Redundant! by Alessandro Viola
Warning! Review may contain spoilers!
Redundant! is a dark sci-fi set on an industrial planet. You are a worker living a menial existence consisting of unrewarding work and sleeping. It’s an entry for the 2013 Windhammer Prize.
Face covered in blood, eyes wide open and full of rage, mouth bent on a side (did he dislocate his
jaw already?), bloody foam in his mouth (bitten tongue?), punching the ceiling over his head (did he
break his knuckles?), he kicks aimlessly in the small space. You hear his bones crack, his joints pop, his
swearing blur into a primal scream, bubbling through the foam in his throat, eyes upturned.

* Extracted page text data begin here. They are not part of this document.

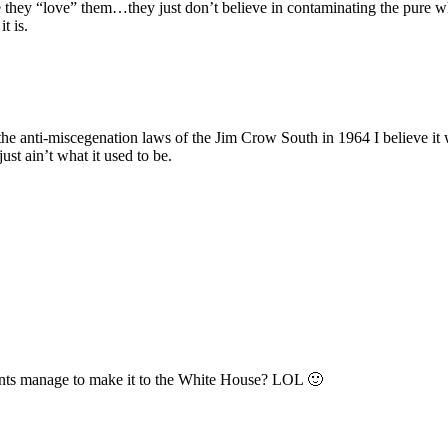
they “love” them…they just don’t believe in contaminating the pure w
t is.
he anti-miscegenation laws of the Jim Crow South in 1964 I believe it
st ain’t what it used to be.
rents manage to make it to the White House? LOL 🙂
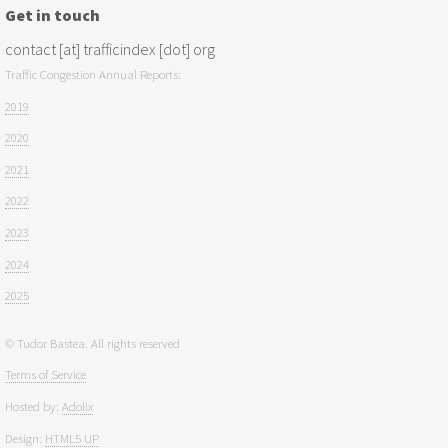
Get in touch
contact [at] trafficindex [dot] org
Traffic Congestion Annual Reports:
2019
2020
2021
2022
2023
2024
2025
© Tudor Bastea. All rights reserved
Terms of Service
Hosted by:
Adolix
Design:
HTML5 UP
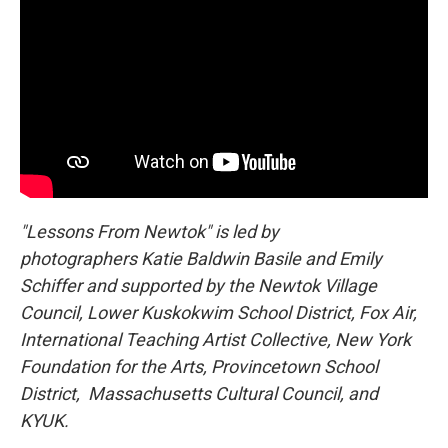
"Lessons From Newtok" is led by
photographers Katie Baldwin Basile and Emily
Schiffer and supported by the Newtok Village
Council, Lower Kuskokwim School District, Fox Air,
International Teaching Artist Collective, New York
Foundation for the Arts, Provincetown School
District, Massachusetts Cultural Council, and
KYUK.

In few seconds, he’s on the floor, muscles flexing randomly like ropes under the skin.
Another one “snapped”.
Good morning! Yes, this is your wake-up call and so the book introduces you to the rules. You manage two stats, Rage and Frustration. If your rage score ever becomes twice that of your frustration score, “snapped” (see above) happens to you. On the other hand, if your frustration equals or exceeds your rage you “leave”. This is when your brain burns out and you lose control of your body and flop to the floor. Thus the game encourages you to keep your frustration and rage low, or, strangely, presents an alternative to managing your existence by steadily raising both your frustration and rage stats.
And this is where one of the book’s problems lie. It’s almost impossible to keep your stats low. Pretty much everything annoys your character – being spoken to, touching one of your Lettered-Numbered colleagues, being late for meetings, existing. He’s just an angry man. The game offers no clues to the best path at all. At the beginning you are given an agenda for the day listing the meetings you are supposed to attend. Well, if you follow this agenda you will quickly lose the game, even if you hit all the meetings on time. Perhaps this is intentional by the author. By taking away the reward mechanic there is no fun to be had here. It fits in well with the theme.

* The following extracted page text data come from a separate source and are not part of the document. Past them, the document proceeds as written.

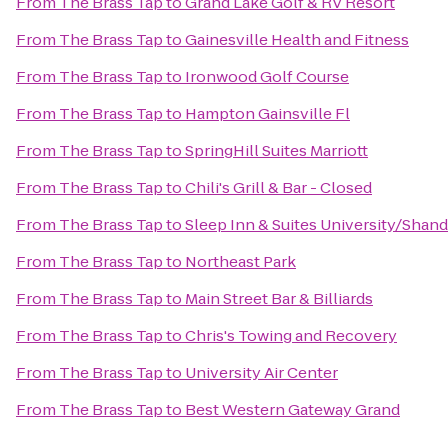
From
The Brass Tap
to
Grand Lake Golf & RV Resort
From
The Brass Tap
to
Gainesville Health and Fitness
From
The Brass Tap
to
Ironwood Golf Course
From
The Brass Tap
to
Hampton Gainsville Fl
From
The Brass Tap
to
SpringHill Suites Marriott
From
The Brass Tap
to
Chili's Grill & Bar - Closed
From
The Brass Tap
to
Sleep Inn & Suites University/Shan
From
The Brass Tap
to
Northeast Park
From
The Brass Tap
to
Main Street Bar & Billiards
From
The Brass Tap
to
Chris's Towing and Recovery
From
The Brass Tap
to
University Air Center
From
The Brass Tap
to
Best Western Gateway Grand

Because the theme is the fatal problem with the book. This is a dark and unhappy book. You play a nameless worker drone, frustrated with his job and life and dreaming of light and freedom. I know the author is trying to draw parallels with reality, but I think we read for escapism. The material here is not absurd enough to work as parody, and does not go deep enough to work as an effective satire. We’re left with a big ball of depressing mess.
I was in a meeting with my manager and being yelled at for something or other. My frustration rose, and luckily my brain burnt out and that was the end of the adventure.
There are more entertaining entries this year.